Fracture Resistance of a Bone-Level Two-Piece Zirconia Oral Implant System—The Influence of Artificial Loading and Hydrothermal Aging

Abstract

Preclinical and clinical research on two-piece zirconia implants are warranted. Therefore, we evaluated the in vitro fracture resistance of such a zirconia oral implant system. The present study comprised 32 two-piece zirconia implants and abutments attached to the implants using a titanium (n = 16) or a zirconia abutment screw (n = 16). Both groups were subdivided (n = 8): group T-0 comprised implants with a titanium abutment screw and no artificial loading; group T-HL was the titanium screw group exposed to hydro-thermomechanical loading in a chewing simulator; group Z-0 was the zirconia abutment screw group with no artificial loading; and group Z-HL comprised the zirconia screw group with hydro-thermomechanical loading. Groups T-HL and Z-HL were loaded with 98 N and aged in 85 °C hot water for 107 chewing cycles. All samples were loaded to fracture. Kruskal–Wallis tests were executed to assess the loading/bending moment group differences.
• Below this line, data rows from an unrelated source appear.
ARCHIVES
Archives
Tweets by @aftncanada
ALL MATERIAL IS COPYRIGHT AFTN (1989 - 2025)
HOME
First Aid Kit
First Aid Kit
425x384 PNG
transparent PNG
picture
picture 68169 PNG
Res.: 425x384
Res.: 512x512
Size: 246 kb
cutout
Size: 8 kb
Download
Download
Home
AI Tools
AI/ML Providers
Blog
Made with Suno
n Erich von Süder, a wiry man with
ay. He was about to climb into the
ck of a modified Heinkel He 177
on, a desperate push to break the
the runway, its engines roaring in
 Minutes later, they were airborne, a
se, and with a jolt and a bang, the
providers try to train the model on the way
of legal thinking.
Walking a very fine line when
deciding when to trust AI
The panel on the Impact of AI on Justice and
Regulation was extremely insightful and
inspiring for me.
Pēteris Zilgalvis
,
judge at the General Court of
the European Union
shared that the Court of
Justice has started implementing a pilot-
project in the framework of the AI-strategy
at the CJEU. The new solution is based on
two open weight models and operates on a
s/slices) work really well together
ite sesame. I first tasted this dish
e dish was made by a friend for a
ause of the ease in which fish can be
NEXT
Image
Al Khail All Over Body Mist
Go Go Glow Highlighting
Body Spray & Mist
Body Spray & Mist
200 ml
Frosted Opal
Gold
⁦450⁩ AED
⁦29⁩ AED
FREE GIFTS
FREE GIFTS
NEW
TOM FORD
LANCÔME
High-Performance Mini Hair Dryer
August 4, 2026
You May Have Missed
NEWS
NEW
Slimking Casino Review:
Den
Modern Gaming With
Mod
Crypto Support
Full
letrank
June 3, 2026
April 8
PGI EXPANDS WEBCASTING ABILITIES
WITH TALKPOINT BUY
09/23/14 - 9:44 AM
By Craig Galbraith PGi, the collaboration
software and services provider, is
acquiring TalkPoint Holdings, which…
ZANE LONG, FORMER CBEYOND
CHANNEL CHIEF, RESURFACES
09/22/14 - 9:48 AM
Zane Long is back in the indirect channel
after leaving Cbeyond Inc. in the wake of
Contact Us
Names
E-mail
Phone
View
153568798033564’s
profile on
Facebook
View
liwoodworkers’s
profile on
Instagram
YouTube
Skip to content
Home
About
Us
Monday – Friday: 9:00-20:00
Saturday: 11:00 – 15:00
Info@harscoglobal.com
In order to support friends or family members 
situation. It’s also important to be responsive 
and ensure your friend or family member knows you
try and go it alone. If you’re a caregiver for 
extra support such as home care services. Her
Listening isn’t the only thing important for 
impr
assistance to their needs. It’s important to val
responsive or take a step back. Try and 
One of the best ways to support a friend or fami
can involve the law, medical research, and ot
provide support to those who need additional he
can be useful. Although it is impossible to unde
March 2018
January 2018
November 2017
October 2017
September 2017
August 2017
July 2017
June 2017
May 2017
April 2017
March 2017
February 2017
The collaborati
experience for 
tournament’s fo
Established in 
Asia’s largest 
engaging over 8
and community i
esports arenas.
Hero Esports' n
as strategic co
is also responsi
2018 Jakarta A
The significance level was established at a probability of 0.05. During the artificial loading, there was a single occurrence of an implant fracture. The mean fracture resistances measured in a universal testing machine were 749 N for group T-0, 828 N for group Z-0, 652 N for group T-HL, and 826 N for group Z-HL. The corresponding bending moments were as follows: group T-0, 411 Ncm; group Z-0, 452 Ncm; group T-HL, 356 Ncm; and group Z-HL, 456 Ncm. There were no statistically significant differences found between the experimental groups. Therefore, the conclusion was that loading and aging did not diminish the fracture resistance of the evaluated implant system.